▶ _Records shown_:
--

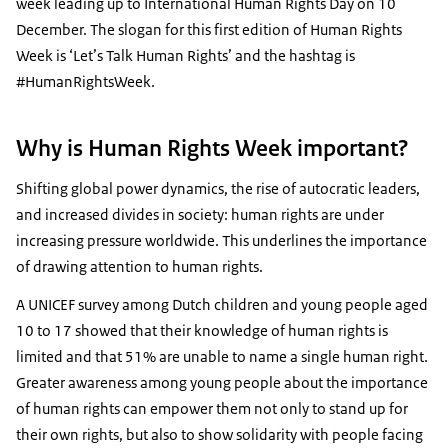
week leading up to International Human Rights Day on 10
December. The slogan for this first edition of Human Rights
Week is ‘Let’s Talk Human Rights’ and the hashtag is
#HumanRightsWeek.
Why is Human Rights Week important?
Shifting global power dynamics, the rise of autocratic leaders,
and increased divides in society: human rights are under
increasing pressure worldwide. This underlines the importance
of drawing attention to human rights.
A UNICEF survey among Dutch children and young people aged
10 to 17 showed that their knowledge of human rights is
limited and that 51% are unable to name a single human right.
Greater awareness among young people about the importance
of human rights can empower them not only to stand up for
their own rights, but also to show solidarity with people facing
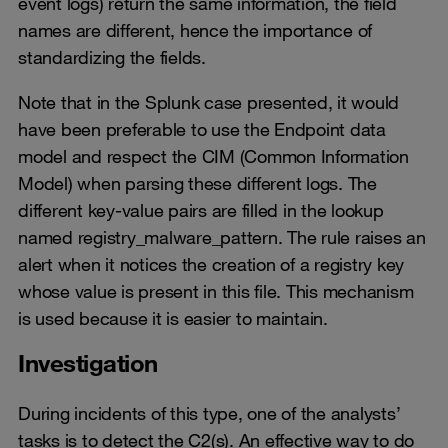
event logs) return the same information, the field
names are different, hence the importance of
standardizing the fields.
Note that in the Splunk case presented, it would
have been preferable to use the Endpoint data
model and respect the CIM (Common Information
Model) when parsing these different logs. The
different key-value pairs are filled in the lookup
named registry_malware_pattern. The rule raises an
alert when it notices the creation of a registry key
whose value is present in this file. This mechanism
is used because it is easier to maintain.
Investigation
During incidents of this type, one of the analysts’
tasks is to detect the C2(s). An effective way to do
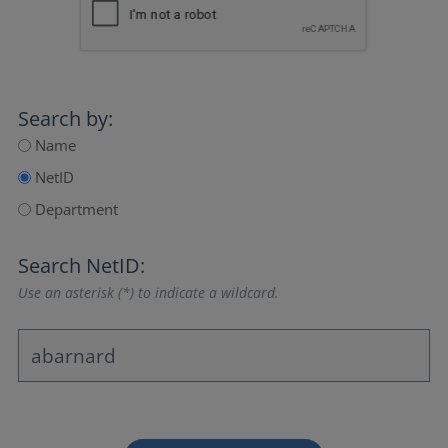
Search by:
Name
NetID
Department
Search NetID:
Use an asterisk (*) to indicate a wildcard.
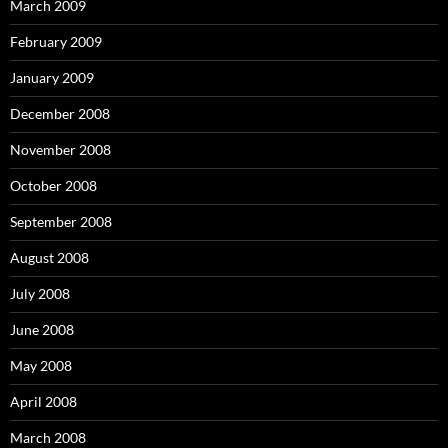
March 2009
February 2009
January 2009
December 2008
November 2008
October 2008
September 2008
August 2008
July 2008
June 2008
May 2008
April 2008
March 2008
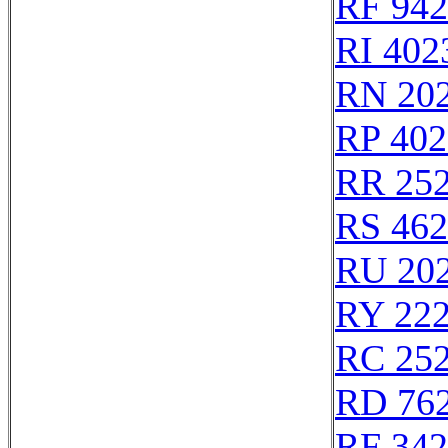
RF 94
RI 402
RN 20
RP 402
RR 25
RS 46
RU 20
RY 22
RC 25
RD 76
RF 34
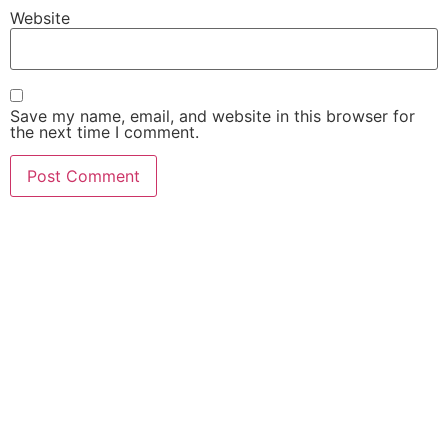
Website
Save my name, email, and website in this browser for
the next time I comment.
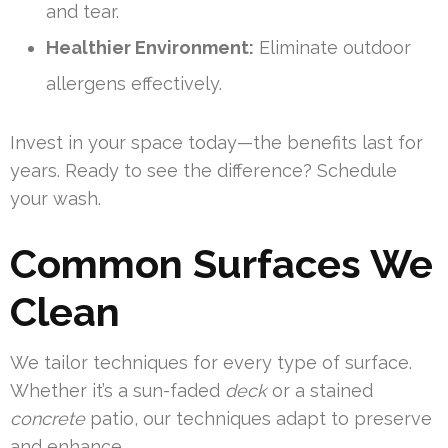
and tear.
Healthier Environment:
Eliminate outdoor
allergens effectively.
Invest in your space today—the benefits last for
years. Ready to see the difference? Schedule
your wash.
Common Surfaces We
Clean
We tailor techniques for every type of surface.
Whether it’s a sun-faded
deck
or a stained
concrete
patio, our techniques adapt to preserve
and enhance.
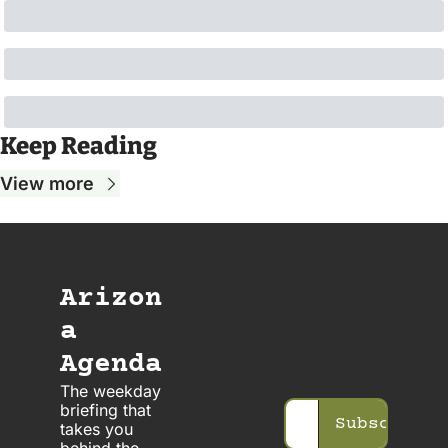
Keep Reading
View more
Arizon
a 
Agenda
The weekday 
briefing that 
Subscribe
takes you 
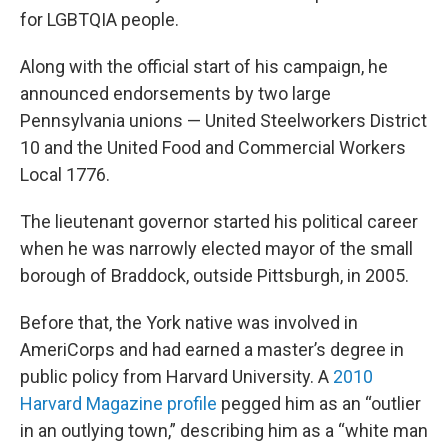
for LGBTQIA people.
Along with the official start of his campaign, he
announced endorsements by two large
Pennsylvania unions — United Steelworkers District
10 and the United Food and Commercial Workers
Local 1776.
The lieutenant governor started his political career
when he was narrowly elected mayor of the small
borough of Braddock, outside Pittsburgh, in 2005.
Before that, the York native was involved in
AmeriCorps and had earned a master’s degree in
public policy from Harvard University. A
2010
Harvard Magazine profile
pegged him as an “outlier
in an outlying town,” describing him as a “white man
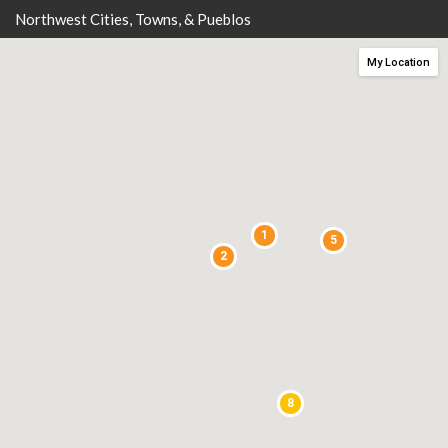
Northwest Cities, Towns, & Pueblos
My Location
1
5
2
8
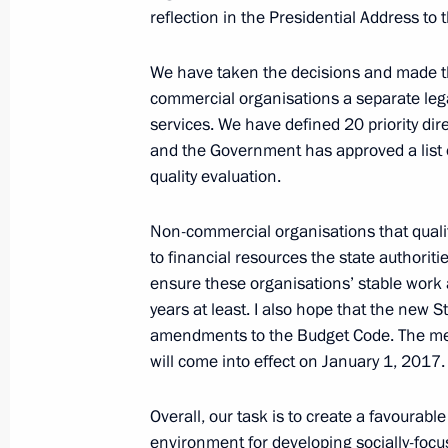
Working meeting with Head of Dagh
reflection in the Presidential Address to
November 2, 2016, 21:20
Novo-Ogaryovo, Mo
We have taken the decisions and made th
commercial organisations a separate legal
services. We have defined 20 priority dire
Mikhail Fradkov appointed Director o
and the Government has approved a list of 
for Strategic Studies
quality evaluation.
November 2, 2016, 20:50
Non-commercial organisations that qualify
to financial resources the state authoriti
ensure these organisations’ stable work a
Meeting with Mikhail Fradkov and S
years at least. I also hope that the new 
November 2, 2016, 20:40
Novo-Ogaryovo, Mo
amendments to the Budget Code. The mech
will come into effect on January 1, 2017.
Meeting with Head of the Federal Ser
Overall, our task is to create a favourabl
Yury Chikhanchin
environment for developing socially-foc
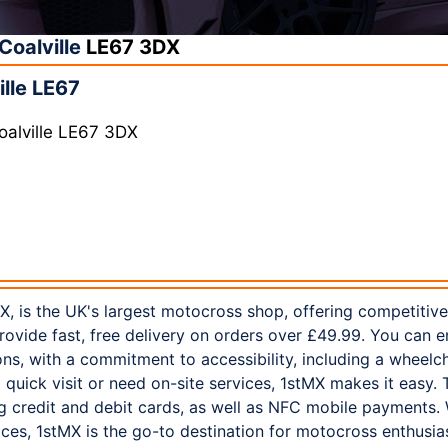
Coalville
LE67 3DX
lle LE67
oalville LE67 3DX
X, is the UK's largest motocross shop, offering competitiv
rovide fast, free delivery on orders over £49.99. You can e
s, with a commitment to accessibility, including a wheelch
quick visit or need on-site services, 1stMX makes it easy. 
 credit and debit cards, as well as NFC mobile payments. 
ces, 1stMX is the go-to destination for motocross enthusia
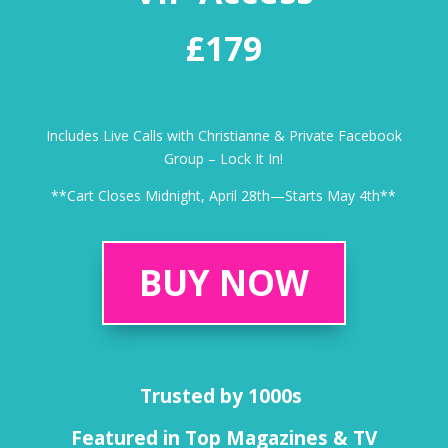
£179
Includes Live Calls with Christianne & Private Facebook
Group – Lock It In!
**Cart Closes Midnight, April 28th—Starts May 4th**
BUY NOW
Trusted by 1000s
Featured in Top Magazines & TV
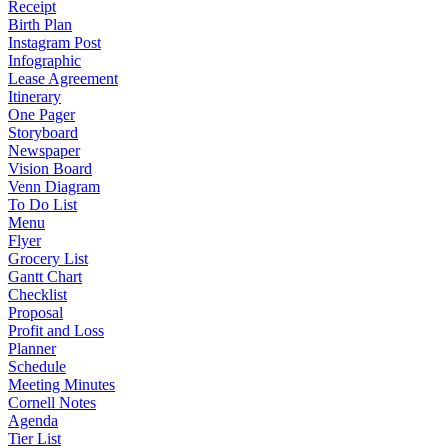
Receipt
Birth Plan
Instagram Post
Infographic
Lease Agreement
Itinerary
One Pager
Storyboard
Newspaper
Vision Board
Venn Diagram
To Do List
Menu
Flyer
Grocery List
Gantt Chart
Checklist
Proposal
Profit and Loss
Planner
Schedule
Meeting Minutes
Cornell Notes
Agenda
Tier List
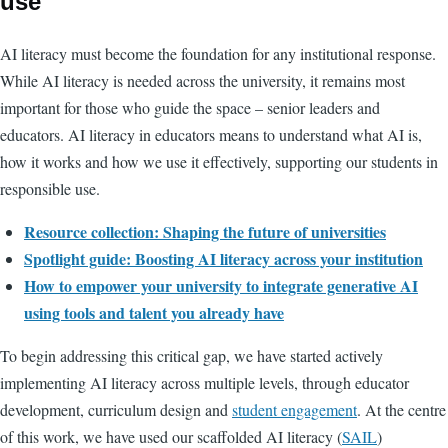
use
AI literacy must become the foundation for any institutional response.
While AI literacy is needed across the university, it remains most
important for those who guide the space – senior leaders and
educators. AI literacy in educators means to understand what AI is,
how it works and how we use it effectively, supporting our students in
responsible use.
Resource collection:
Shaping the future of universities
Spotlight guide: Boosting AI literacy across your institution
How to empower your university to integrate generative AI
using tools and talent you already have
To begin addressing this critical gap, we have started actively
implementing AI literacy across multiple levels, through educator
development, curriculum design and
student engagement
. At the centre
of this work, we have used our scaffolded AI literacy (
SAIL
)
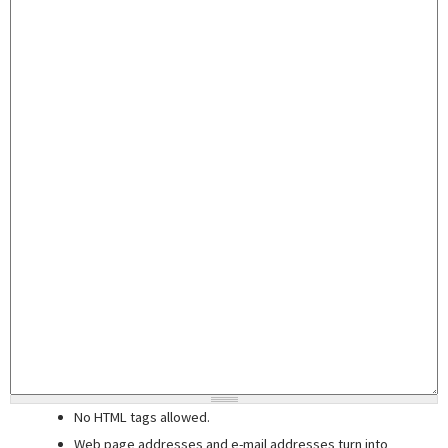
No HTML tags allowed.
Web page addresses and e-mail addresses turn into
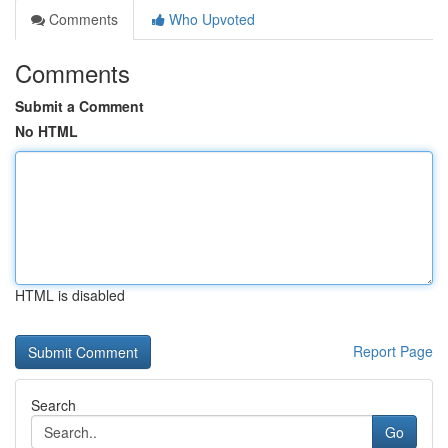
Comments
Who Upvoted
Comments
Submit a Comment
No HTML
HTML is disabled
Report Page
Search
Go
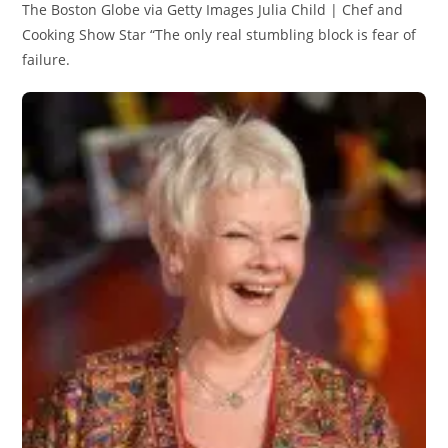
The Boston Globe via Getty Images Julia Child | Chef and
Cooking Show Star “The only real stumbling block is fear of
failure.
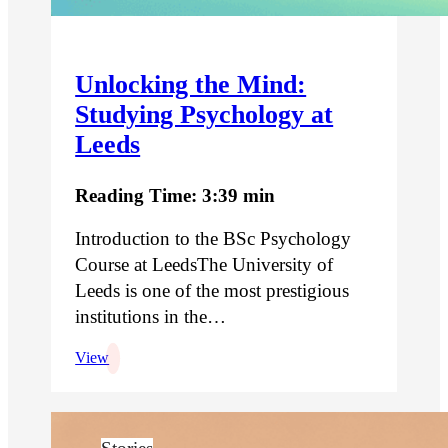
Unlocking the Mind:
Studying Psychology at
Leeds
Reading Time: 3:39 min
Introduction to the BSc Psychology
Course at LeedsThe University of
Leeds is one of the most prestigious
institutions in the…
View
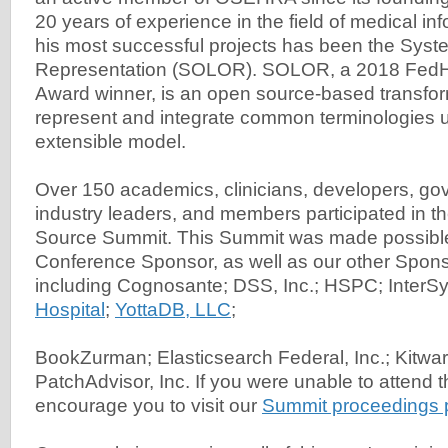
20 years of experience in the field of medical in
his most successful projects has been the Syste
Representation (SOLOR). SOLOR, a 2018 FedHe
Award winner, is an open source-based transfor
represent and integrate common terminologies u
extensible model.
Over 150 academics, clinicians, developers, gov
industry leaders, and members participated in 
Source Summit. This Summit was made possible
Conference Sponsor, as well as our other Spons
including Cognosante; DSS, Inc.; HSPC; InterS
Hospital
;
YottaDB, LLC
;
BookZurman; Elasticsearch Federal, Inc.; Kitwa
PatchAdvisor, Inc. If you were unable to attend t
encourage you to visit our
Summit proceedings 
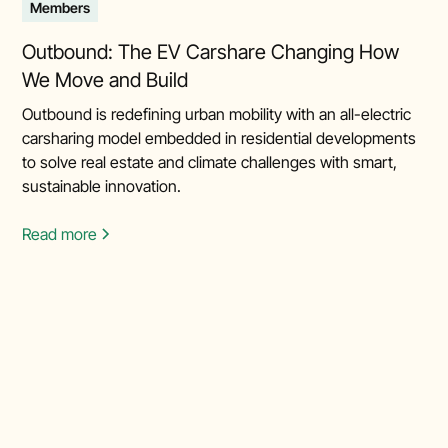
Members
Outbound: The EV Carshare Changing How
We Move and Build
Outbound is redefining urban mobility with an all-electric
carsharing model embedded in residential developments
to solve real estate and climate challenges with smart,
sustainable innovation.
Read more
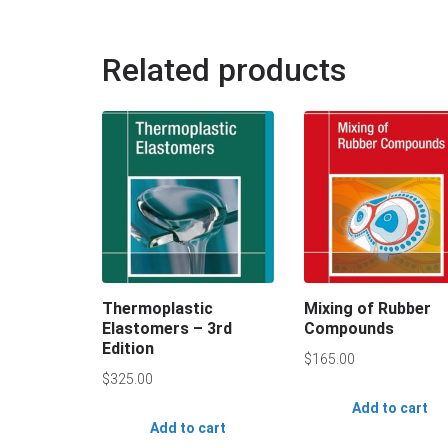
Related products
Thermoplastic
Mixing of Rubber
Elastomers – 3rd
Compounds
Edition
$
165.00
$
325.00
Add to cart
Add to cart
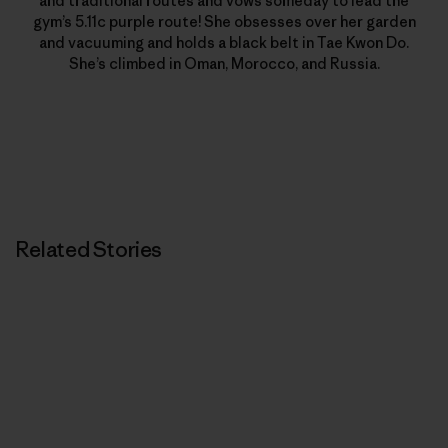
and traditional routes and vows someday to lead the
gym’s 5.11c purple route! She obsesses over her garden
and vacuuming and holds a black belt in Tae Kwon Do.
She’s climbed in Oman, Morocco, and Russia.
Related Stories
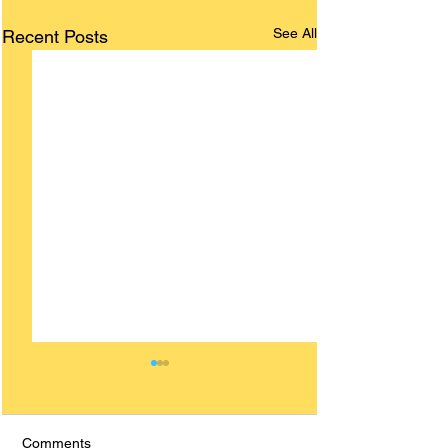
See All
Recent Posts
Comments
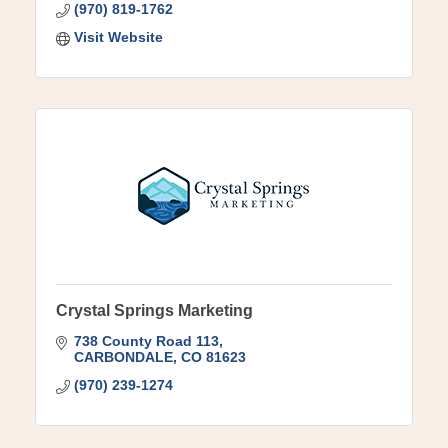
(970) 819-1762
Visit Website
Crystal Springs Marketing
738 County Road 113
CARBONDALE
CO
81623
(970) 239-1274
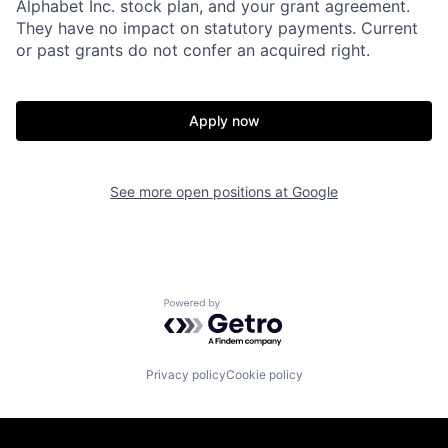
Alphabet Inc. stock plan, and your grant agreement.
They have no impact on statutory payments. Current
or past grants do not confer an acquired right.
Apply now
See more open positions at
Google
Powered by Getro.com
Privacy policy
Cookie policy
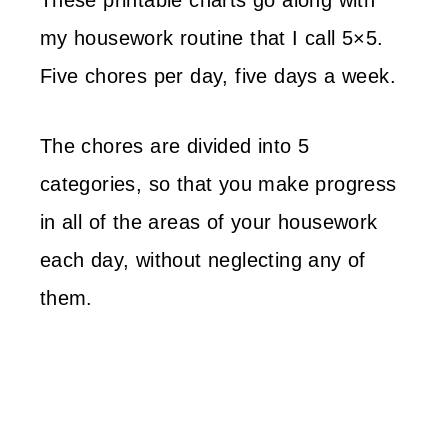
These printable charts go along with
my housework routine that I call 5×5.
Five chores per day, five days a week.
The chores are divided into 5
categories, so that you make progress
in all of the areas of your housework
each day, without neglecting any of
them.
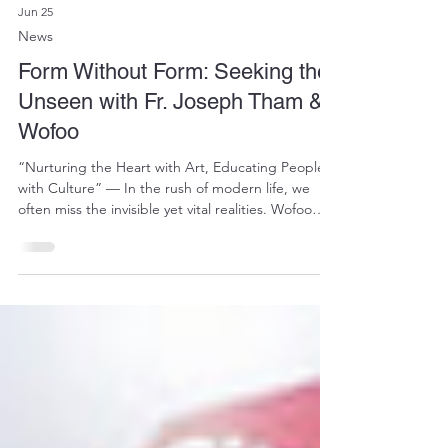
Jun 25
News
Form Without Form: Seeking the
Unseen with Fr. Joseph Tham &
Wofoo
“Nurturing the Heart with Art, Educating People
with Culture” — In the rush of modern life, we
often miss the invisible yet vital realities. Wofoo
Social Enterprises and Wofoo Foundation believe
that art is not merely a sensory experience, but a
powerful medium for spiritual healing and
dialogue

--

▶ _Aim of the exercise_: Would you print all of the entries exactly, omitting any image?

▶ _Written response_:
week leading up to International Human Rights Day on 10
December. The slogan for this first edition of Human Rights
Week is ‘Let’s Talk Human Rights’ and the hashtag is
#HumanRightsWeek.
Why is Human Rights Week important?
Shifting global power dynamics, the rise of autocratic leaders,
and increased divides in society: human rights are under
increasing pressure worldwide. This underlines the importance
of drawing attention to human rights.
A UNICEF survey among Dutch children and young people aged
10 to 17 showed that their knowledge of human rights is
limited and that 51% are unable to name a single human right.
Greater awareness among young people about the importance
of human rights can empower them not only to stand up for
their own rights, but also to show solidarity with people facing
event logs) return the same information, the field
names are different, hence the importance of
standardizing the fields.
Note that in the Splunk case presented, it would
have been preferable to use the Endpoint data
model and respect the CIM (Common Information
Model) when parsing these different logs. The
different key-value pairs are filled in the lookup
named registry_malware_pattern. The rule raises an
alert when it notices the creation of a registry key
whose value is present in this file. This mechanism
is used because it is easier to maintain.
Investigation
During incidents of this type, one of the analysts’
tasks is to detect the C2(s). An effective way to do
Search by:
Name
NetID
Department
Search NetID:
Use an asterisk (*) to indicate a wildcard.
March 2009
February 2009
January 2009
December 2008
November 2008
October 2008
September 2008
August 2008
July 2008
June 2008
May 2008
April 2008
March 2008
RF 94
RI 402
RN 20
RP 402
RR 25
RS 46
RU 20
RY 22
RC 25
RD 76
RF 34
Website
Save my name, email, and website in this browser for
the next time I comment.
and tear.
Healthier Environment:
Eliminate outdoor
allergens effectively.
Invest in your space today—the benefits last for
years. Ready to see the difference? Schedule
your wash.
Common Surfaces We
Clean
We tailor techniques for every type of surface.
Whether it’s a sun-faded
deck
or a stained
concrete
patio, our techniques adapt to preserve
and enhance.
Keep Reading
View more
Arizon
a 
Agenda
The weekday 
briefing that 
Subscribe
takes you 
for LGBTQIA people.
Along with the official start of his campaign, he
announced endorsements by two large
Pennsylvania unions — United Steelworkers District
10 and the United Food and Commercial Workers
Local 1776.
The lieutenant governor started his political career
when he was narrowly elected mayor of the small
borough of Braddock, outside Pittsburgh, in 2005.
Before that, the York native was involved in
AmeriCorps and had earned a master’s degree in
public policy from Harvard University. A
2010
Harvard Magazine profile
pegged him as an “outlier
in an outlying town,” describing him as a “white man
Northwest Cities, Towns, & Pueblos
My Location
1
5
2
8
Working meeting with Head of Dagh
reflection in the Presidential Address to
November 2, 2016, 21:20
Novo-Ogaryovo, Mo
We have taken the decisions and made th
commercial organisations a separate legal
services. We have defined 20 priority dire
Mikhail Fradkov appointed Director o
and the Government has approved a list of 
for Strategic Studies
quality evaluation.
November 2, 2016, 20:50
Non-commercial organisations that qualify
to financial resources the state authoriti
ensure these organisations’ stable work a
Meeting with Mikhail Fradkov and S
years at least. I also hope that the new 
November 2, 2016, 20:40
Novo-Ogaryovo, Mo
amendments to the Budget Code. The mech
will come into effect on January 1, 2017.
Meeting with Head of the Federal Ser
Overall, our task is to create a favourabl
Yury Chikhanchin
environment for developing socially-foc
Coalville
LE67 3DX
lle LE67
oalville LE67 3DX
X, is the UK's largest motocross shop, offering competitiv
rovide fast, free delivery on orders over £49.99. You can e
s, with a commitment to accessibility, including a wheelch
quick visit or need on-site services, 1stMX makes it easy. 
 credit and debit cards, as well as NFC mobile payments. 
ces, 1stMX is the go-to destination for motocross enthusia
£179
Includes Live Calls with Christianne & Private Facebook
Group – Lock It In!
**Cart Closes Midnight, April 28th—Starts May 4th**
BUY NOW
Trusted by 1000s
Featured in Top Magazines & TV
Receipt
Birth Plan
Instagram Post
Infographic
Lease Agreement
Itinerary
One Pager
Storyboard
Newspaper
Vision Board
Venn Diagram
To Do List
Menu
Flyer
Grocery List
Gantt Chart
Checklist
Proposal
Profit and Loss
Planner
Schedule
Meeting Minutes
Cornell Notes
Agenda
Tier List
use
AI literacy must become the foundation for any institutional response.
While AI literacy is needed across the university, it remains most
important for those who guide the space – senior leaders and
educators. AI literacy in educators means to understand what AI is,
how it works and how we use it effectively, supporting our students in
responsible use.
Resource collection:
Shaping the future of universities
Spotlight guide: Boosting AI literacy across your institution
How to empower your university to integrate generative AI
using tools and talent you already have
To begin addressing this critical gap, we have started actively
implementing AI literacy across multiple levels, through educator
development, curriculum design and
student engagement
. At the centre
of this work, we have used our scaffolded AI literacy (
SAIL
)
No HTML tags allowed.
Web page addresses and e-mail addresses turn into
Comments
Who Upvoted
Comments
Submit a Comment
No HTML
HTML is disabled
Report Page
Search
Go
The Boston Globe via Getty Images Julia Child | Chef and
Cooking Show Star “The only real stumbling block is fear of
failure.
Unlocking the Mind:
Studying Psychology at
Leeds
Reading Time: 3:39 min
Introduction to the BSc Psychology
Course at LeedsThe University of
Leeds is one of the most prestigious
institutions in the…
View
20 years of experience in the field of medical in
his most successful projects has been the Syste
Representation (SOLOR). SOLOR, a 2018 FedHe
Award winner, is an open source-based transfor
represent and integrate common terminologies u
extensible model.
Over 150 academics, clinicians, developers, gov
industry leaders, and members participated in 
Source Summit. This Summit was made possible
Conference Sponsor, as well as our other Spons
including Cognosante; DSS, Inc.; HSPC; InterS
Hospital
;
YottaDB, LLC
;
BookZurman; Elasticsearch Federal, Inc.; Kitwa
PatchAdvisor, Inc. If you were unable to attend t
encourage you to visit our
Summit proceedings 
Members
Outbound: The EV Carshare Changing How
We Move and Build
Outbound is redefining urban mobility with an all-electric
carsharing model embedded in residential developments
to solve real estate and climate challenges with smart,
sustainable innovation.
Read more
Related products
Thermoplastic
Mixing of Rubber
Elastomers – 3rd
Compounds
Edition
$
165.00
$
325.00
Add to cart
Add to cart
and traditional routes and vows someday to lead the
gym’s 5.11c purple route! She obsesses over her garden
and vacuuming and holds a black belt in Tae Kwon Do.
She’s climbed in Oman, Morocco, and Russia.
Related Stories
See All
Recent Posts
Comments
(970) 819-1762
Visit Website
Crystal Springs Marketing
738 County Road 113
CARBONDALE
CO
81623
(970) 239-1274
Alphabet Inc. stock plan, and your grant agreement.
They have no impact on statutory payments. Current
or past grants do not confer an acquired right.
Apply now
See more open positions at
Google
Powered by Getro.com
Privacy policy
Cookie policy
These printable charts go along with
my housework routine that I call 5×5.
Five chores per day, five days a week.
The chores are divided into 5
categories, so that you make progress
in all of the areas of your housework
each day, without neglecting any of
them.
Jun 25
News
Form Without Form: Seeking the
Unseen with Fr. Joseph Tham &
Wofoo
“Nurturing the Heart with Art, Educating People
with Culture” — In the rush of modern life, we
often miss the invisible yet vital realities. Wofoo
Social Enterprises and Wofoo Foundation believe
that art is not merely a sensory experience, but a
powerful medium for spiritual healing and
dialogue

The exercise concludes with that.